=== LISTED RECORDS ===
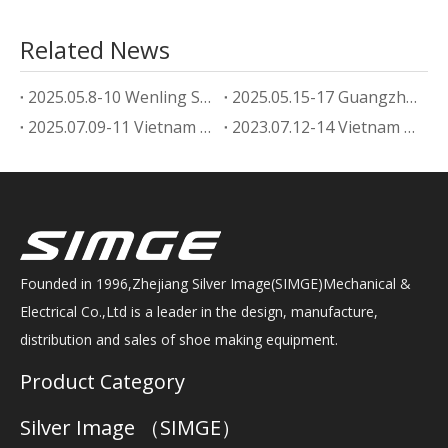
Related News
2025.05.8-10 Wenling Shoe Machine Exhibition
2025.05.15-17 Guangzhou footwear machine Exhibition
2025.07.09-11 Vietnam Shoe Machine Exhibition
2023.07.12-14 Vietnam Shoe Machine Exhibition
Founded in 1996,Zhejiang Silver Image(SIMGE)Mechanical &
Electrical Co.,Ltd is a leader in the design, manufacture,
distribution and sales of shoe making equipment.
Product Category
Silver Image （SIMGE）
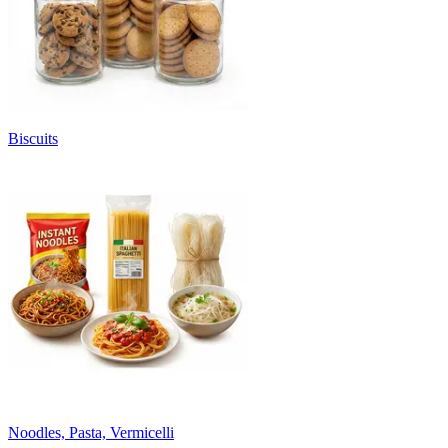
Biscuits
Noodles, Pasta, Vermicelli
===
Before copying the data, remove the pictures. Then repeat the rest exactly.

Related News
2025.05.8-10 Wenling Shoe Machine Exhibition
2025.05.15-17 Guangzhou footwear machine Exhibition
2025.07.09-11 Vietnam Shoe Machine Exhibition
2023.07.12-14 Vietnam Shoe Machine Exhibition
Founded in 1996,Zhejiang Silver Image(SIMGE)Mechanical &
Electrical Co.,Ltd is a leader in the design, manufacture,
distribution and sales of shoe making equipment.
Product Category
Silver Image （SIMGE）
Biscuits
Noodles, Pasta, Vermicelli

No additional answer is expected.